_Task goal:_ Set down a word-for-word copy of the data below, limited to the lines from the first through the line with "em ‘A mão emergente’".

_Page-level text extractions:_
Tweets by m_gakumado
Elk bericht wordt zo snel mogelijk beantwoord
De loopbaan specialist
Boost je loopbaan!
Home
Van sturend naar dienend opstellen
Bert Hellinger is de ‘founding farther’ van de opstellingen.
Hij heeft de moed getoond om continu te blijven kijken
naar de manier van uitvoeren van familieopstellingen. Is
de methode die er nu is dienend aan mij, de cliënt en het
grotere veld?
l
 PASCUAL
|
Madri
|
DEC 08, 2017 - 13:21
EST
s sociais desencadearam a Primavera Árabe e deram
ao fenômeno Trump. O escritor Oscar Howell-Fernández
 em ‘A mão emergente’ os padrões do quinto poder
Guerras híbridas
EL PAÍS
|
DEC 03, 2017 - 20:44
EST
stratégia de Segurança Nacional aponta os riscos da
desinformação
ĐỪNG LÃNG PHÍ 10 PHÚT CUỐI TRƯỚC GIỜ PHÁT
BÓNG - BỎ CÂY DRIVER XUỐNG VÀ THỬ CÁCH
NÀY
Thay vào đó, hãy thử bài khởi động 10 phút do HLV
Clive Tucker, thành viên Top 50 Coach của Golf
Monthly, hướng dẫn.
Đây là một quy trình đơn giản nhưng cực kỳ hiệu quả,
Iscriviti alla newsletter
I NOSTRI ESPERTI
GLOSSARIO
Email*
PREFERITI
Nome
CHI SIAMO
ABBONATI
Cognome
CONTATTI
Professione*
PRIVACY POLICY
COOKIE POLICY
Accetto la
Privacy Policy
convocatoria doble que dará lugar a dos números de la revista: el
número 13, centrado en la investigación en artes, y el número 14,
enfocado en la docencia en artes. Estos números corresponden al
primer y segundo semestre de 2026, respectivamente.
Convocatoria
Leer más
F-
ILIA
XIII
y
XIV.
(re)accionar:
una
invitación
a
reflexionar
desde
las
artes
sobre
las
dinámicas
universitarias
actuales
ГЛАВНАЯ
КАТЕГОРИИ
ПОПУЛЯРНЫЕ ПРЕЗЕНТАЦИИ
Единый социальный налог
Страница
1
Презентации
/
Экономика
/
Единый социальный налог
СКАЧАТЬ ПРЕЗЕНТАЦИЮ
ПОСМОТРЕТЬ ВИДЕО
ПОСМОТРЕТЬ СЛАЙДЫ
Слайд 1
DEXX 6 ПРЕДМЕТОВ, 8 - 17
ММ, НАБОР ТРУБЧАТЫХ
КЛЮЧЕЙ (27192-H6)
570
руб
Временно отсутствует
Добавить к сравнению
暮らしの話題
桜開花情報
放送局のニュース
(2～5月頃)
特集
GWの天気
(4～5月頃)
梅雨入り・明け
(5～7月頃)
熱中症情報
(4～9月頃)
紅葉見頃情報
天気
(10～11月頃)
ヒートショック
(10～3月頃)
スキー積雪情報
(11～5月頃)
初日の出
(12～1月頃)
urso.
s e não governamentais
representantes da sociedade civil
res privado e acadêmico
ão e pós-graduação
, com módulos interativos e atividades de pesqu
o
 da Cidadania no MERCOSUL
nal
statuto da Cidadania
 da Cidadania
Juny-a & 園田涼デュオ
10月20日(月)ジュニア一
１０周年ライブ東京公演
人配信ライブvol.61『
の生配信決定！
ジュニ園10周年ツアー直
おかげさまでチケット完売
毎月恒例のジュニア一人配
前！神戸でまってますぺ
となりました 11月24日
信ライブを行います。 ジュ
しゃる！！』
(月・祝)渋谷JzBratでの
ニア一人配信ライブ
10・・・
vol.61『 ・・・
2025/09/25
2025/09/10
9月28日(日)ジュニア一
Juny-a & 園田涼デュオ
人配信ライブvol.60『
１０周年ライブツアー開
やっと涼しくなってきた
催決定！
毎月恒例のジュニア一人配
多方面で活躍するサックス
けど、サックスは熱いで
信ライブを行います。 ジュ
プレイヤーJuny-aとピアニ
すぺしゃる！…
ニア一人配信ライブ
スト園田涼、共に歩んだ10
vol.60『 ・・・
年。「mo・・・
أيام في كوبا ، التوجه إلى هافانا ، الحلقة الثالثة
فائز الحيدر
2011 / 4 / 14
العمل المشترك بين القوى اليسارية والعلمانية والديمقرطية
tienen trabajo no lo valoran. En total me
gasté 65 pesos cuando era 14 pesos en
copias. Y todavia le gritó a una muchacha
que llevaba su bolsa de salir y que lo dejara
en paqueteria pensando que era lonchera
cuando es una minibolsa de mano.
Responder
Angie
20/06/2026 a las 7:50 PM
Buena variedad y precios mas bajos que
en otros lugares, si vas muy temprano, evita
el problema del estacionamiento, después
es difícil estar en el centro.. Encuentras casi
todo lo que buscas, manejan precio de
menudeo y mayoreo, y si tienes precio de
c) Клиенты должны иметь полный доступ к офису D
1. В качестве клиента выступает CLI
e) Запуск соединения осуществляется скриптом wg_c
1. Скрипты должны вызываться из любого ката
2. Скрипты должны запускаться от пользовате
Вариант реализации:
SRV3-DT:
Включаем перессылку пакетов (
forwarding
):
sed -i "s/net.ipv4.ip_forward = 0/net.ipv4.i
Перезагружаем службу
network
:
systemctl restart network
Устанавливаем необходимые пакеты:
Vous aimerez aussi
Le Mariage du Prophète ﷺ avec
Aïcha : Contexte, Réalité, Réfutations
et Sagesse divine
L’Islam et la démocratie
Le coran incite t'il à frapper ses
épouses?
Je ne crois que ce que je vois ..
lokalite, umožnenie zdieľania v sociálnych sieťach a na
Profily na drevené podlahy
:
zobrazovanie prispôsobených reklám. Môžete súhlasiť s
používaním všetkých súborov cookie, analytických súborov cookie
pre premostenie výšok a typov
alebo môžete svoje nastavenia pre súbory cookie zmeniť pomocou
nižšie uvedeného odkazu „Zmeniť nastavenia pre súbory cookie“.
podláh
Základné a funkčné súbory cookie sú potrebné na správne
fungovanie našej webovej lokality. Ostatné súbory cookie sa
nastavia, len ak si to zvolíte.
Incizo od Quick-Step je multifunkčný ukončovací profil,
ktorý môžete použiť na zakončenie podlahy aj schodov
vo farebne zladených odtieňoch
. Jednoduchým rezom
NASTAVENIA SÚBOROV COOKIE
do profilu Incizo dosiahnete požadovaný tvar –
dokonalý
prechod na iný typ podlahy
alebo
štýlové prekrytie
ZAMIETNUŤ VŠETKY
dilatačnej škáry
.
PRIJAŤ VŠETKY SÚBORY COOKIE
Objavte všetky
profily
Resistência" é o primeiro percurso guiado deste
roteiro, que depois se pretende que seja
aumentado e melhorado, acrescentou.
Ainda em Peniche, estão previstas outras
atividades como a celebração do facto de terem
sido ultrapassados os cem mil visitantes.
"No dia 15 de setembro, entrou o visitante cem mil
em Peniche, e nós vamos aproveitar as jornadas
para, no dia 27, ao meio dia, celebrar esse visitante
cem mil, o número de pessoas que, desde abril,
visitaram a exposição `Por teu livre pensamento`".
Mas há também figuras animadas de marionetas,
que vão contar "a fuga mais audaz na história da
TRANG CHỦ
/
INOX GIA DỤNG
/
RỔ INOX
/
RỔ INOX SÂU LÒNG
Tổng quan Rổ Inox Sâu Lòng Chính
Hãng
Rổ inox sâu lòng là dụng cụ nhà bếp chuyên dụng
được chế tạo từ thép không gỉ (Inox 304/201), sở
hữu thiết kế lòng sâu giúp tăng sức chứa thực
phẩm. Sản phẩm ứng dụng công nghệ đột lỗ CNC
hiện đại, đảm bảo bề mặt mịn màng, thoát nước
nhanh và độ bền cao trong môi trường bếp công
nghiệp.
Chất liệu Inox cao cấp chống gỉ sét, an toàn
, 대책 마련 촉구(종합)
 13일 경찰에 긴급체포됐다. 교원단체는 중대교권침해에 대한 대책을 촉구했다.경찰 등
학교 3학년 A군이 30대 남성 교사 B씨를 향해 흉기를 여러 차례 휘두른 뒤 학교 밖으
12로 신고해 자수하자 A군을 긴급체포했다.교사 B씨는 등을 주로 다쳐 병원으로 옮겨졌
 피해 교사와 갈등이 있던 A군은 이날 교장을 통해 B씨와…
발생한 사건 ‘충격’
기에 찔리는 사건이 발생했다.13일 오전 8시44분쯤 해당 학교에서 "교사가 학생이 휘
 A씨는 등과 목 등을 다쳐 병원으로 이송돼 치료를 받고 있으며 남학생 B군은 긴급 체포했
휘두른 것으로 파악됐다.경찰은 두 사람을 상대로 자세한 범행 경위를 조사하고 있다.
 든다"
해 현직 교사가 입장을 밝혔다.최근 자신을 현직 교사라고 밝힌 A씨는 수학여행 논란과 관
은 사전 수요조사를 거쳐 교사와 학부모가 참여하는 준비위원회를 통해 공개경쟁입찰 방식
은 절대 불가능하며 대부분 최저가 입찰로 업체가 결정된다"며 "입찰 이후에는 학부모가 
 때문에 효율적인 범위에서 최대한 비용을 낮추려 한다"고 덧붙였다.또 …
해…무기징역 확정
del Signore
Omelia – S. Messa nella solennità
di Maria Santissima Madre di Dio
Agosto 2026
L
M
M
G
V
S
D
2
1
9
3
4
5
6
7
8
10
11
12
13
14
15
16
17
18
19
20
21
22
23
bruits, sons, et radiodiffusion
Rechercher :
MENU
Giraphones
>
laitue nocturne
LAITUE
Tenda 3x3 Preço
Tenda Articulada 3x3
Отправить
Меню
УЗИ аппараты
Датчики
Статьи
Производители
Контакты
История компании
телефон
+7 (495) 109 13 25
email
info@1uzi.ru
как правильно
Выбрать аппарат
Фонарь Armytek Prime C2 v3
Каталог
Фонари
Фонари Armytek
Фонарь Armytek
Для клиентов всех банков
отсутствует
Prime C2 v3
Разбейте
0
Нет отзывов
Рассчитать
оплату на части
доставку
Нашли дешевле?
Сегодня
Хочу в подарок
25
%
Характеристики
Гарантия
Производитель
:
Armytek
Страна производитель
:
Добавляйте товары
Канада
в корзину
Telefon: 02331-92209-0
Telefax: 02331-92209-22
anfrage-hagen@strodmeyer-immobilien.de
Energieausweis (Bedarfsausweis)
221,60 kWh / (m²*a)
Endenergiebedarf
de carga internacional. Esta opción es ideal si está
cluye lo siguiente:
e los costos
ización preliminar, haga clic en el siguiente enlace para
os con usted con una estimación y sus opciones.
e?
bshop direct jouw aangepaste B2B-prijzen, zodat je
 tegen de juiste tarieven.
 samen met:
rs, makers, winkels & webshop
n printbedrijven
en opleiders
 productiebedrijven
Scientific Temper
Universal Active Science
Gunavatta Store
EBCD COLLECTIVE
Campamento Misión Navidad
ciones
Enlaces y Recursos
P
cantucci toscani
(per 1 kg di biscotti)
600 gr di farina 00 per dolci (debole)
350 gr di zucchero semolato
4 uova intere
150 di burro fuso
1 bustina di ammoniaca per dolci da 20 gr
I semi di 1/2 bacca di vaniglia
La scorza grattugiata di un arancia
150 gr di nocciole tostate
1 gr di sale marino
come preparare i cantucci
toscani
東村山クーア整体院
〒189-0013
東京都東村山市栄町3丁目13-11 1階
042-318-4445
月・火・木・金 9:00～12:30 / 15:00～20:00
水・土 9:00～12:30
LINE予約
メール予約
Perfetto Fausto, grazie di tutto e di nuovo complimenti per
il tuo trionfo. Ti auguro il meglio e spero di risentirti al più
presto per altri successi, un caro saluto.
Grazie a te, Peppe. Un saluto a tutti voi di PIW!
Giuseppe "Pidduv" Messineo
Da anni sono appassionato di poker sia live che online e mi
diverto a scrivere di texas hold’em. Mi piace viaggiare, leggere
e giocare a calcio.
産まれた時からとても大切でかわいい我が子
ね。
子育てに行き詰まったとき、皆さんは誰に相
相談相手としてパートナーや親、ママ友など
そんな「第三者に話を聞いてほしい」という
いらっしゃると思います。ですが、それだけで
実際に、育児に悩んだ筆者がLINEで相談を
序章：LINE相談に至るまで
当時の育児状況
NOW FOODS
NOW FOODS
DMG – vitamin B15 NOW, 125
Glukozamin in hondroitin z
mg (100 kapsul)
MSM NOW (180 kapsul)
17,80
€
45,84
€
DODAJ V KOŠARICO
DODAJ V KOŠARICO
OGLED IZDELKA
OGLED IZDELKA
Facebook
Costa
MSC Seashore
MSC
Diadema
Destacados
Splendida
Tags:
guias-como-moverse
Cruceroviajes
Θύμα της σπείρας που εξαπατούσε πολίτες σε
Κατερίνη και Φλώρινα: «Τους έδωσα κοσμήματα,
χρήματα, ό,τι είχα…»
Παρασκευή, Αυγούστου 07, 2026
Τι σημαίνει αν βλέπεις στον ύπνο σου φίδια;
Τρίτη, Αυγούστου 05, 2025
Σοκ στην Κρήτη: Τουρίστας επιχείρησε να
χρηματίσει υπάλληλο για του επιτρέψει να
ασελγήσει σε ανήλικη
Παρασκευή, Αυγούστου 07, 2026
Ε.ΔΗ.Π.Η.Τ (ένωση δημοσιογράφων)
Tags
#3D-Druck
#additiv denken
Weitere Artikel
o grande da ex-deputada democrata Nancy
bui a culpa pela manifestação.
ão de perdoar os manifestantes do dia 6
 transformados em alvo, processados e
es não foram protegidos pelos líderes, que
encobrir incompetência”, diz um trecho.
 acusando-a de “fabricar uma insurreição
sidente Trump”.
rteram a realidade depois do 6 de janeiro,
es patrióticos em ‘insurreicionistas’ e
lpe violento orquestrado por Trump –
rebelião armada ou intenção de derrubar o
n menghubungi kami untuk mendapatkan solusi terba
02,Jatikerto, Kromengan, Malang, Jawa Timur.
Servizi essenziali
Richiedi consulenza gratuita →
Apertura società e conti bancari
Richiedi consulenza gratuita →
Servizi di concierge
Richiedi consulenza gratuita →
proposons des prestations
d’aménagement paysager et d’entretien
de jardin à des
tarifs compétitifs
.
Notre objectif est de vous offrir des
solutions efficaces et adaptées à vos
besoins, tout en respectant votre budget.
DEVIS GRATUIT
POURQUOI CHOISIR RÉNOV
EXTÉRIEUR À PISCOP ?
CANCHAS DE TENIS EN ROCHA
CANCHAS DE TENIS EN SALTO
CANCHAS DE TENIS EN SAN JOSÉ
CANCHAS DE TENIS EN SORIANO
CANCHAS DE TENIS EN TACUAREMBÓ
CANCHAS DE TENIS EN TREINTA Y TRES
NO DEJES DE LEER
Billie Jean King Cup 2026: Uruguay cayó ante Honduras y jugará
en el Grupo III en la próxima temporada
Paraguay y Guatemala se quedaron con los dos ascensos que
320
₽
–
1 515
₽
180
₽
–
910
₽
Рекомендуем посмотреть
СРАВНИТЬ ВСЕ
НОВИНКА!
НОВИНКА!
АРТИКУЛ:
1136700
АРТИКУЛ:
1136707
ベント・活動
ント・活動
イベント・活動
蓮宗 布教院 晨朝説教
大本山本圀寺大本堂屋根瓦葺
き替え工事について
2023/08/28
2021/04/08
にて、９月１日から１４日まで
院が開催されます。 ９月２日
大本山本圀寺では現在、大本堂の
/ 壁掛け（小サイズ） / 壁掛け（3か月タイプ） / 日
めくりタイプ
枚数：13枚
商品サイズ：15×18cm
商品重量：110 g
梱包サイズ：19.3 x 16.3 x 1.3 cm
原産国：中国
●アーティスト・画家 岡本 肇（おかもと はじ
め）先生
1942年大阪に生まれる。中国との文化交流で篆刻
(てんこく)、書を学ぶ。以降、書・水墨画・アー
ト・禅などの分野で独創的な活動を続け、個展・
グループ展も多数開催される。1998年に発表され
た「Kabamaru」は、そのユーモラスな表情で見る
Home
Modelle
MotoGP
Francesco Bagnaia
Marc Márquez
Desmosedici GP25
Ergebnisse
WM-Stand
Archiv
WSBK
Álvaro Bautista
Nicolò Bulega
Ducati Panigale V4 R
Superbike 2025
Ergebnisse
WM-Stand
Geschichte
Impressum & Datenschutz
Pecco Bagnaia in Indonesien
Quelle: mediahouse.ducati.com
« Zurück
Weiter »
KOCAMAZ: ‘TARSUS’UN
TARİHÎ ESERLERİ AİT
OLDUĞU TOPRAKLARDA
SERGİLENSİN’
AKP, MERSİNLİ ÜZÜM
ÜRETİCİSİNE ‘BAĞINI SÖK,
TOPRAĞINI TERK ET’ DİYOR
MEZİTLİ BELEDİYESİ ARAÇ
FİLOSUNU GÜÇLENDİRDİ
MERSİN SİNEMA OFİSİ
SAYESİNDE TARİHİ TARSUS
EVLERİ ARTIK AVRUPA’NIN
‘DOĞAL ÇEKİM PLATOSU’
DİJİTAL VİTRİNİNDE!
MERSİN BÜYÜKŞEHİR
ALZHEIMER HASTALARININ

_Worked solution:_
Tweets by m_gakumado
Elk bericht wordt zo snel mogelijk beantwoord
De loopbaan specialist
Boost je loopbaan!
Home
Van sturend naar dienend opstellen
Bert Hellinger is de ‘founding farther’ van de opstellingen.
Hij heeft de moed getoond om continu te blijven kijken
naar de manier van uitvoeren van familieopstellingen. Is
de methode die er nu is dienend aan mij, de cliënt en het
grotere veld?
l
 PASCUAL
|
Madri
|
DEC 08, 2017 - 13:21
EST
s sociais desencadearam a Primavera Árabe e deram
ao fenômeno Trump. O escritor Oscar Howell-Fernández
 em ‘A mão emergente’ os padrões do quinto poder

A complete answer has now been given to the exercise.